Nothing out of the box as far as I know. You'll have to DIY.
Have a look at CMUSphinx/Pocketsphinx [1]. I wrote a comment about training it for command recognition in a previous discussion[2].
It supports BNF grammar based training too [3], so I've a vague idea that it may be possible to use your programmming language's BNF to make it recognize language tokens. I haven't tried this out though.
Either way, be prepared to spend some time on the training. That's the hardest part with sphinx.
Also, have you seen this talk for doing it on Unix/Mac [4]? He does use natlink and dragonfly, but perhaps some concepts can be transferred to sphinx too?
What is the difference from a speech recognition API and [NLP libraries](https://opennlp.apache.org/)? This information was not easily found with a few google searches, so I figured others might have the same question.
I hope this opens up some new app possibilities for the Pebble Time. I believe right now they use Nuance and it's very limited to only responding to texts.

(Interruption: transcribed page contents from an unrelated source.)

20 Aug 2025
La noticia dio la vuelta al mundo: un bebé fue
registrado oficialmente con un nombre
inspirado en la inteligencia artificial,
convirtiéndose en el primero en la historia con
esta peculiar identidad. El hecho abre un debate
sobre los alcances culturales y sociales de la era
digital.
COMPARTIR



So this was very, very exciting until I realized you have to be using Google Cloud Platform to sign up for the preview. Unfortunately all of my stuff is in AWS and I could move it over but I'm not going (far too much hassle to preview an API I may not end up using, ultimately).

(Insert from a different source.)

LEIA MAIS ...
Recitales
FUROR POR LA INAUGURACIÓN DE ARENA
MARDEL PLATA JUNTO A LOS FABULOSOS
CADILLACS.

Regardless this is still very exiting. I haven't found anything that's as good as Google's voice recognition. I only hope this ends up being cheap and accessible outside of their platform.
I don't think there's any requirement that you use Google Compute Engine in order to use this API. Yes, you sign up for an account, but of course you have to sign up for an account to use it. This API is part of the platform.
Similarly, you can use the Google Translate API without using Compute Engine, App Engine, etc.
Note: I work for Google (but not on any of these products).
Ah that makes sense. It gave me the impression I had to run my services on there. I don't know if I'm the only person to screw that up or not. Thanks for clearing that up!
I think you just need to register for the Google cloud and can then use the service as you want it. There is probably an advantage if you upload it directly from a Google VM (no costs for uploading from a Google service/very low latency) but it would surprise me if you have to have a Google VM. I can after all upload files to S3 and googles cloud storage even if I host the application on my hardware.
I think Google's API will usher in a lot of new innovative applications.